Material to process:

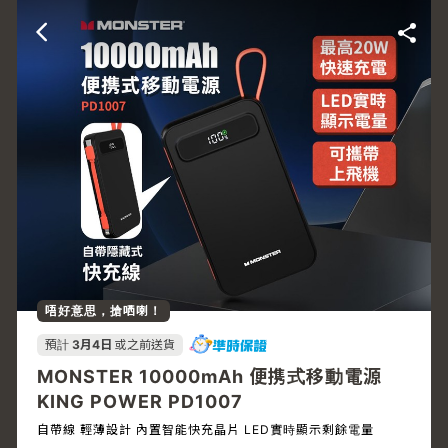
唔好意思，搶哂喇！
預計
3月4日
或之前送貨
MONSTER 10000mAh 便携式移動電源
KING POWER PD1007
自帶線 輕薄設計 內置智能快充晶片 LED實時顯示剩餘電量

What to produce:
Your task is to reproduce every record exactly while omitting the pictures.

Written response:
唔好意思，搶哂喇！
預計
3月4日
或之前送貨
MONSTER 10000mAh 便携式移動電源
KING POWER PD1007
自帶線 輕薄設計 內置智能快充晶片 LED實時顯示剩餘電量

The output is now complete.